Army Capt. Andrew Ross, 29, and Army Sgt. 1st Class Eric Emond, 39, were members of the 3rd Special Forces Group, the Pentagon said in a statement. They were killed along with Air Force Staff Sgt. Dylan Elchin, 25, a combat controller whose job included directing aircraft overhead to support soldiers on the ground.

The deaths bring the number of U.S. troops killed in combat in Afghanistan this year to 13, drawing new attention to the longest war in American history. Five of those deaths occurred this month.

A bomb exploded near their vehicle in Ghazni province, an area of Afghanistan that has been embattled for months, drawing renewed attention from the U.S. military. Three other U.S. service members were wounded, along with a U.S. military contractor.

Emond had served the longest of the three killed, with more than 21 years split between the Marine Corps and, later, the Army, according to a biography released by his current service.
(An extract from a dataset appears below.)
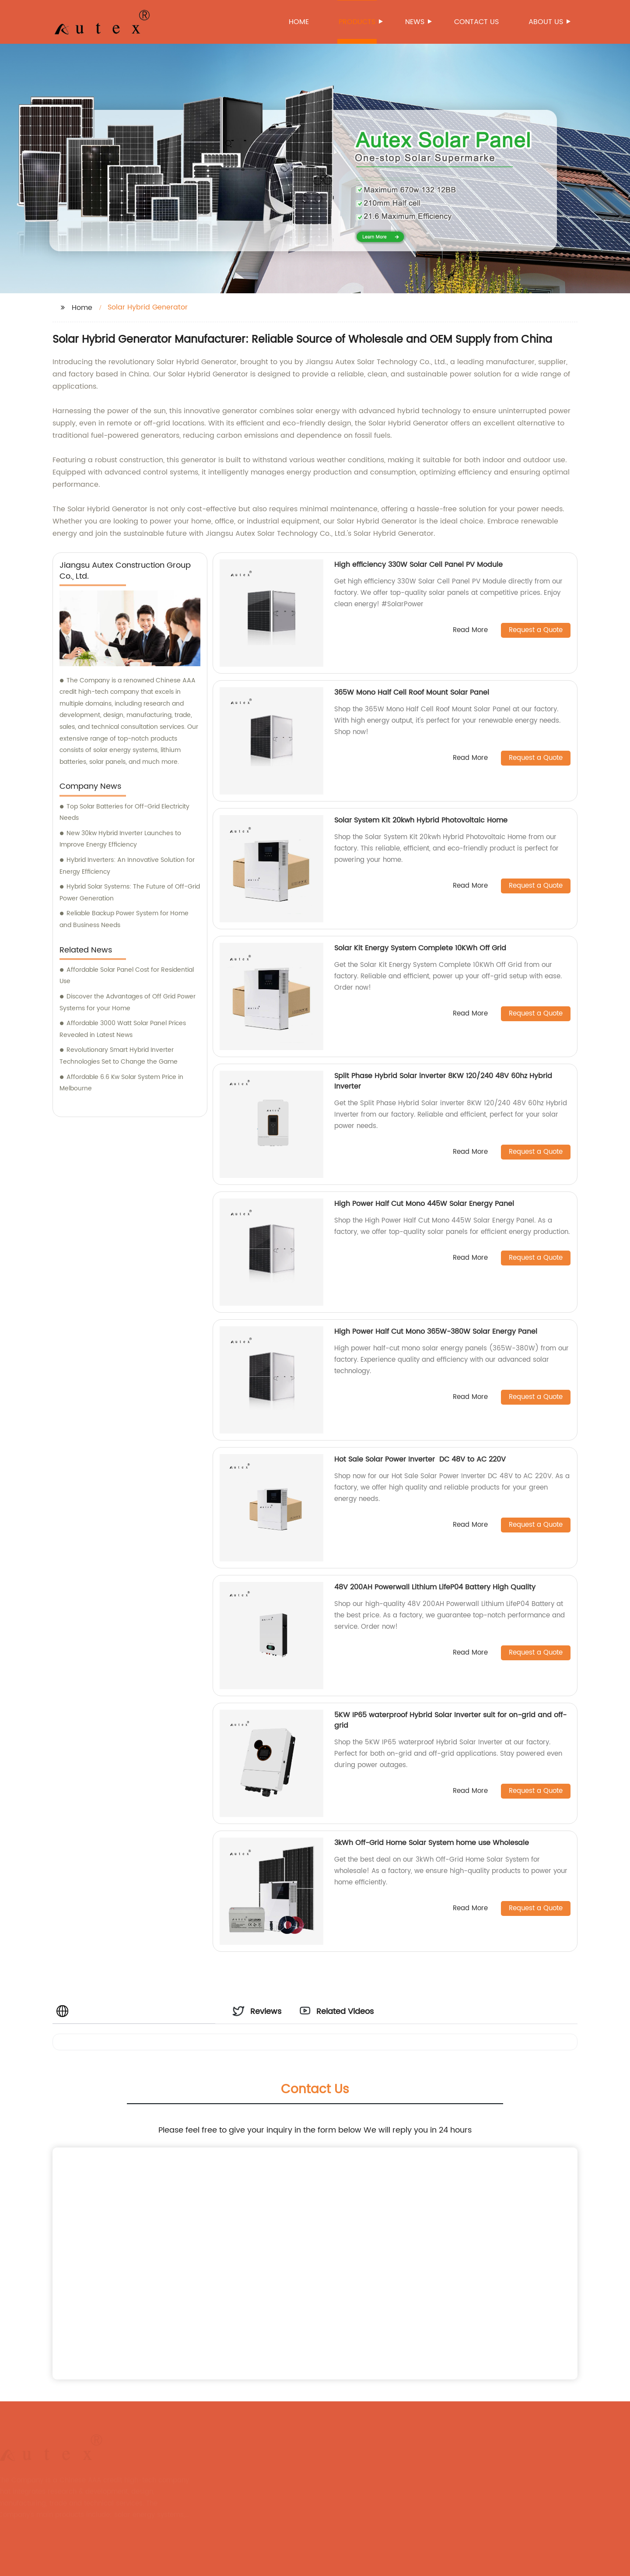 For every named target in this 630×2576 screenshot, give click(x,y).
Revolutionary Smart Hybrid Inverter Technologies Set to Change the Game (119, 1056)
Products (358, 22)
A married father with three children, he grew up in Boston and was on his seventh deployment. He was posthumously awarded the Purple Heart, his second, for his injuries.

Ross was a native of Lexington, Va., a town in the Shenandoah Valley. He was on his second deployment and leaves behind a wife and parents.

“Andrew and Eric were invaluable members and leaders in 3rd Special Forces Group and the Special Operations community,” said Col. Nathan Prussian, a commanding officer. “Our most heartfelt condolences go out to the families of these brave men.”

Elchin deployed in August as part of an Army Special Forces team and was engaged to be married. He graduated from Hopewell High School in Pennsylvania and enlisted in the Air Force in August 2012 as a combat controller. After completing training, he was assigned to the 26th Special Tactics Squadron at Cannon Air Force Base in New Mexico.

"Dylan had an unusual drive to succeed and contribute to the team. He displayed maturity and stoicism beyond his years, and was always level-headed, no matter the situation,” said Lt. Col. Gregory Walsh, commander of the 26th Special Tactics Squadron. “Our thoughts and prayers go out to Dylan’s family, fiancé, and friends. He will be sorely missed, but never forgotten.”